How to complete this task: Return the entries below precisely, omitting nothing.

Exercise inputs:
- Opening Delimiter -
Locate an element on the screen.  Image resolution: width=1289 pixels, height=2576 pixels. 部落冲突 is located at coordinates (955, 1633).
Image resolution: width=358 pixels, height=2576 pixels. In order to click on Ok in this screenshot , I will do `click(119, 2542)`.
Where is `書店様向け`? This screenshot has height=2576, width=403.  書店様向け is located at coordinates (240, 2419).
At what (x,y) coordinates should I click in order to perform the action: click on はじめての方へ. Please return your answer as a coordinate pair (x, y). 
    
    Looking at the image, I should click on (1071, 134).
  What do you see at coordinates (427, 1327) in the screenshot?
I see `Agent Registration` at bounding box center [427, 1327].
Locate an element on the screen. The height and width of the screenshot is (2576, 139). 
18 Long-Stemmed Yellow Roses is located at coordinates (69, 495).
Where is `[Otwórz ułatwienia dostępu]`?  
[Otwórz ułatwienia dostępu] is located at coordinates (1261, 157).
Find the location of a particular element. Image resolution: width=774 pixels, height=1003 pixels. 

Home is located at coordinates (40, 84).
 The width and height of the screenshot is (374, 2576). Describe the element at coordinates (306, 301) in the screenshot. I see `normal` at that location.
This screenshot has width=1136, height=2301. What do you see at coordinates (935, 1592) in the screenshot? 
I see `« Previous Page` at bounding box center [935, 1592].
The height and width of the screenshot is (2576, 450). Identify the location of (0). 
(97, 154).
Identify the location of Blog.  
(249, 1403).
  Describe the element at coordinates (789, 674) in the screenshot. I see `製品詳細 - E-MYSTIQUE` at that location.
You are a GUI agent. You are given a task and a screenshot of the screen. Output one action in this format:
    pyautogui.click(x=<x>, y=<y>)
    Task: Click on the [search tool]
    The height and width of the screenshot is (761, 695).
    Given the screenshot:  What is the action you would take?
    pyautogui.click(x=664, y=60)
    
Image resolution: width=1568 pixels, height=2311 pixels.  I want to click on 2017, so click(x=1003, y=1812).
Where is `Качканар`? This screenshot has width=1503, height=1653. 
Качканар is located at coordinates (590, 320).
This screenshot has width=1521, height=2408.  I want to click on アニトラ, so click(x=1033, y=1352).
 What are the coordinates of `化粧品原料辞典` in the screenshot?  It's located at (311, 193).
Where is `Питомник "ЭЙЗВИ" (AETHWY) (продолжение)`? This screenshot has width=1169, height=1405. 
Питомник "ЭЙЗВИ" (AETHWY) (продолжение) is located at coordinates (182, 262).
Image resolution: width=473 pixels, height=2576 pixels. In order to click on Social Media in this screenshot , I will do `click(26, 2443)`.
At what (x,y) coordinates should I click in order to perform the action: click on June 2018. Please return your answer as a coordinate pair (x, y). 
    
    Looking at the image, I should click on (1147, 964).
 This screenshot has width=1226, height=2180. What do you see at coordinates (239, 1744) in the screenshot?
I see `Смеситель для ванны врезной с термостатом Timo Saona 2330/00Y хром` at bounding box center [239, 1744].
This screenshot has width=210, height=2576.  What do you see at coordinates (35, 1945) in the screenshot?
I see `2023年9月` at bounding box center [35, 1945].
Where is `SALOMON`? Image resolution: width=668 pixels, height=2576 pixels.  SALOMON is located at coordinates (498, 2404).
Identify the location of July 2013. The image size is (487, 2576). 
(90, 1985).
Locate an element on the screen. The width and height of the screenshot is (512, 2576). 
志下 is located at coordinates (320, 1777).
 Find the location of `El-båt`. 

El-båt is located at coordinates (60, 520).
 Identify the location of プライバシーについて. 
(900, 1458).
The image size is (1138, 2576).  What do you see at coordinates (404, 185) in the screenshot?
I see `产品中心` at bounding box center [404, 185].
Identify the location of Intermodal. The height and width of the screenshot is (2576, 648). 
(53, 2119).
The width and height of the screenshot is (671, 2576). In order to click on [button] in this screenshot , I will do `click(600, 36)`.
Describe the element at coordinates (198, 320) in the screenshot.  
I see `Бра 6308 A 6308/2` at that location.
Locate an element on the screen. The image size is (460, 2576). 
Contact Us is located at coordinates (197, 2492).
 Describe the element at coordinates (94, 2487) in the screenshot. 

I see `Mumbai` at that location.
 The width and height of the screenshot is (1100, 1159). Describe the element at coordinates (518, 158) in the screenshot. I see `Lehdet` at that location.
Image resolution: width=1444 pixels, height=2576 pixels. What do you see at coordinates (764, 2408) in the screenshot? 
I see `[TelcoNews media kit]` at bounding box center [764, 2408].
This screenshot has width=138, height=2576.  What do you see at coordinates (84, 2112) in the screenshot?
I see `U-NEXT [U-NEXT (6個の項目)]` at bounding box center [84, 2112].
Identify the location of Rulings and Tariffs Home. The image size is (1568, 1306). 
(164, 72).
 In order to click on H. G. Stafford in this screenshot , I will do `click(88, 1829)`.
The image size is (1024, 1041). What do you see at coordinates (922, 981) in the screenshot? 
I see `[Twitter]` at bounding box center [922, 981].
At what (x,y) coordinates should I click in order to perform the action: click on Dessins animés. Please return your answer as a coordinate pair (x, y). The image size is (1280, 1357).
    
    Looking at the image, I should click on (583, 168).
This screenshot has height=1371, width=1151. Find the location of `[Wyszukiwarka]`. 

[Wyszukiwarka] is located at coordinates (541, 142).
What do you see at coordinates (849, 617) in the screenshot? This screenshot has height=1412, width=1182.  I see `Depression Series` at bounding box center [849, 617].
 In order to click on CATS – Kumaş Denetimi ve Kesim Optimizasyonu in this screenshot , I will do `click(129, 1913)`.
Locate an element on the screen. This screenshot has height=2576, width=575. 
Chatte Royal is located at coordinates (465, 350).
- Closing Delimiter -
Answer:
Locate an element on the screen.  Image resolution: width=1289 pixels, height=2576 pixels. 部落冲突 is located at coordinates (955, 1633).
Image resolution: width=358 pixels, height=2576 pixels. In order to click on Ok in this screenshot , I will do `click(119, 2542)`.
Where is `書店様向け`? This screenshot has height=2576, width=403.  書店様向け is located at coordinates (240, 2419).
At what (x,y) coordinates should I click in order to perform the action: click on はじめての方へ. Please return your answer as a coordinate pair (x, y). 
    
    Looking at the image, I should click on (1071, 134).
  What do you see at coordinates (427, 1327) in the screenshot?
I see `Agent Registration` at bounding box center [427, 1327].
Locate an element on the screen. The height and width of the screenshot is (2576, 139). 
18 Long-Stemmed Yellow Roses is located at coordinates (69, 495).
Where is `[Otwórz ułatwienia dostępu]`?  
[Otwórz ułatwienia dostępu] is located at coordinates (1261, 157).
Find the location of a particular element. Image resolution: width=774 pixels, height=1003 pixels. 

Home is located at coordinates (40, 84).
 The width and height of the screenshot is (374, 2576). Describe the element at coordinates (306, 301) in the screenshot. I see `normal` at that location.
This screenshot has width=1136, height=2301. What do you see at coordinates (935, 1592) in the screenshot? 
I see `« Previous Page` at bounding box center [935, 1592].
The height and width of the screenshot is (2576, 450). Identify the location of (0). 
(97, 154).
Identify the location of Blog.  
(249, 1403).
  Describe the element at coordinates (789, 674) in the screenshot. I see `製品詳細 - E-MYSTIQUE` at that location.
You are a GUI agent. You are given a task and a screenshot of the screen. Output one action in this format:
    pyautogui.click(x=<x>, y=<y>)
    Task: Click on the [search tool]
    The height and width of the screenshot is (761, 695).
    Given the screenshot:  What is the action you would take?
    pyautogui.click(x=664, y=60)
    
Image resolution: width=1568 pixels, height=2311 pixels.  I want to click on 2017, so click(x=1003, y=1812).
Where is `Качканар`? This screenshot has width=1503, height=1653. 
Качканар is located at coordinates (590, 320).
This screenshot has width=1521, height=2408.  I want to click on アニトラ, so click(x=1033, y=1352).
 What are the coordinates of `化粧品原料辞典` in the screenshot?  It's located at (311, 193).
Where is `Питомник "ЭЙЗВИ" (AETHWY) (продолжение)`? This screenshot has width=1169, height=1405. 
Питомник "ЭЙЗВИ" (AETHWY) (продолжение) is located at coordinates (182, 262).
Image resolution: width=473 pixels, height=2576 pixels. In order to click on Social Media in this screenshot , I will do `click(26, 2443)`.
At what (x,y) coordinates should I click in order to perform the action: click on June 2018. Please return your answer as a coordinate pair (x, y). 
    
    Looking at the image, I should click on (1147, 964).
 This screenshot has width=1226, height=2180. What do you see at coordinates (239, 1744) in the screenshot?
I see `Смеситель для ванны врезной с термостатом Timo Saona 2330/00Y хром` at bounding box center [239, 1744].
This screenshot has width=210, height=2576.  What do you see at coordinates (35, 1945) in the screenshot?
I see `2023年9月` at bounding box center [35, 1945].
Where is `SALOMON`? Image resolution: width=668 pixels, height=2576 pixels.  SALOMON is located at coordinates (498, 2404).
Identify the location of July 2013. The image size is (487, 2576). 
(90, 1985).
Locate an element on the screen. The width and height of the screenshot is (512, 2576). 
志下 is located at coordinates (320, 1777).
 Find the location of `El-båt`. 

El-båt is located at coordinates (60, 520).
 Identify the location of プライバシーについて. 
(900, 1458).
The image size is (1138, 2576).  What do you see at coordinates (404, 185) in the screenshot?
I see `产品中心` at bounding box center [404, 185].
Identify the location of Intermodal. The height and width of the screenshot is (2576, 648). 
(53, 2119).
The width and height of the screenshot is (671, 2576). In order to click on [button] in this screenshot , I will do `click(600, 36)`.
Describe the element at coordinates (198, 320) in the screenshot.  
I see `Бра 6308 A 6308/2` at that location.
Locate an element on the screen. The image size is (460, 2576). 
Contact Us is located at coordinates (197, 2492).
 Describe the element at coordinates (94, 2487) in the screenshot. 

I see `Mumbai` at that location.
 The width and height of the screenshot is (1100, 1159). Describe the element at coordinates (518, 158) in the screenshot. I see `Lehdet` at that location.
Image resolution: width=1444 pixels, height=2576 pixels. What do you see at coordinates (764, 2408) in the screenshot? 
I see `[TelcoNews media kit]` at bounding box center [764, 2408].
This screenshot has width=138, height=2576.  What do you see at coordinates (84, 2112) in the screenshot?
I see `U-NEXT [U-NEXT (6個の項目)]` at bounding box center [84, 2112].
Identify the location of Rulings and Tariffs Home. The image size is (1568, 1306). 
(164, 72).
 In order to click on H. G. Stafford in this screenshot , I will do `click(88, 1829)`.
The image size is (1024, 1041). What do you see at coordinates (922, 981) in the screenshot? 
I see `[Twitter]` at bounding box center [922, 981].
At what (x,y) coordinates should I click in order to perform the action: click on Dessins animés. Please return your answer as a coordinate pair (x, y). The image size is (1280, 1357).
    
    Looking at the image, I should click on (583, 168).
This screenshot has height=1371, width=1151. Find the location of `[Wyszukiwarka]`. 

[Wyszukiwarka] is located at coordinates (541, 142).
What do you see at coordinates (849, 617) in the screenshot? This screenshot has height=1412, width=1182.  I see `Depression Series` at bounding box center [849, 617].
 In order to click on CATS – Kumaş Denetimi ve Kesim Optimizasyonu in this screenshot , I will do `click(129, 1913)`.
Locate an element on the screen. This screenshot has height=2576, width=575. 
Chatte Royal is located at coordinates (465, 350).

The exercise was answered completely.